Despite warning that Brexit would hold back growth in the long run, on the eve of Britain’s formal departure the central bank’s rate-setting monetary policy committee (MPC) voted to leave rates unchanged at 0.75%.
There had been mounting speculation it would cut to 0.5%, in what would have been the first rate reduction since straight after the referendum in 2016, after Britain’s economy effectively stalled at the end of last year amid intense uncertainty over Brexit and the election.
However, business confidence has surged since Johnson’s unexpectedly decisive victory, paving the way for a recovery at the start of the year. Driven by a bounce in business investment and stronger conditions in the global economy, the Bank said growth would recover to around 0.2% in the first three months of the year, from zero at the end of 2019.
The MPC said the reduction in political uncertainty and the government’s plan to raise spending would probably boost economic growth over the months ahead.
This was Mark Carney’s final rate-setting meeting before he stands down from Threadneedle Street in March. Carney will be replaced as governor by the head of the Financial Conduct Authority, Andrew Bailey.
In a sign of the challenges that Britain still faces ahead of leaving the EU, two members of the Bank’s nine-strong MPC voted for an immediate cut in rates to provide additional support for households and businesses. In a repeat of their decision at last month’s meeting, Michael Saunders and Jonathan Haskel voted for lower borrowing costs.
Despite leaving interest rates unchanged, Threadneedle Street warned that Britain’s departure from the EU would significantly downgrade the country’s ability to generate non-inflationary growth in future.
The Bank said that productivity growth, a key measure of economic efficiency considered to be vital for improving living standards over the long term, would be damaged by tougher restrictions between Britain and the EU, even if the government secured a deep free trade agreement with Brussels.

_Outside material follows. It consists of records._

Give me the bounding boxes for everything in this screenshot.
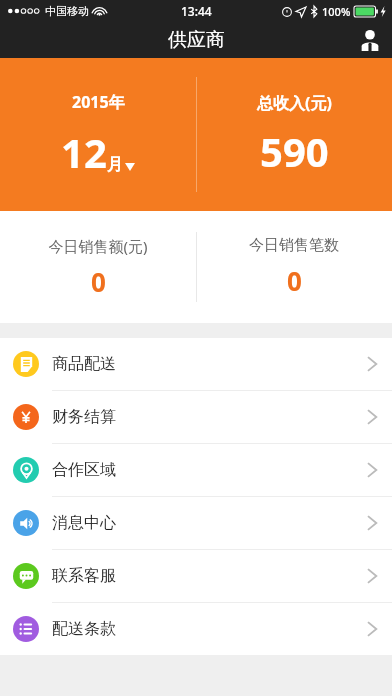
staticText: 商品配送 [52,354,116,374]
button[interactable]: 2015年 [0,58,196,211]
button[interactable]: 总收入(元) [196,58,392,211]
button[interactable]: 商品配送 [0,338,392,390]
button[interactable]: 配送条款 [0,603,392,655]
staticText: 中国移动 [45,4,89,18]
staticText: 合作区域 [52,460,116,480]
button[interactable]: 消息中心 [0,497,392,549]
staticText: 消息中心 [52,513,116,533]
staticText: 12 [61,125,107,179]
staticText: 2015年 [72,91,125,113]
staticText: 0 [287,263,302,298]
button[interactable]: 今日销售笔数 [196,211,392,323]
staticText: 月 [107,155,123,175]
button[interactable]: 合作区域 [0,444,392,496]
staticText: 今日销售额(元) [48,236,148,256]
staticText: 590 [260,124,329,178]
staticText: 供应商 [168,28,225,52]
staticText: 0 [91,264,106,299]
button[interactable]: Account [348,22,392,58]
staticText: 今日销售笔数 [249,236,339,255]
staticText: 联系客服 [52,566,116,586]
staticText: 13:44 [181,3,212,19]
button[interactable]: 财务结算 [0,391,392,443]
staticText: 100% [322,4,351,19]
button[interactable]: 今日销售额(元) [0,211,196,323]
button[interactable]: 联系客服 [0,550,392,602]
staticText: 配送条款 [52,619,116,639]
staticText: 总收入(元) [257,92,332,114]
staticText: 财务结算 [52,407,116,427]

Johnson’s demand to complete trade talks by the end of this year will also concentrate the impact, rather than allowing the economy to gradually adjust to the new relationship with the EU.
The Bank downgraded its forecast for supply growth, which determines the pace at which the economy can grow without generating excess inflation, to 1.1%. Britain had previously achieved rates of growth in supply of around 2.9% before the financial crisis, and 1.6% between 2010-2018.
The verdict has potential to embarrass the chancellor, Sajid Javid, who used an interview with the Financial Times this month to say he would target economic growth of between 2.7-2.8%.
“Productivity growth might pick up a little from current rates, but was expected to remain subdued. That reflected how persistently weak productivity growth had been since the financial crisis, the consequences of the recent weakness in investment and the adjustments necessitated by Brexit,” the Bank added.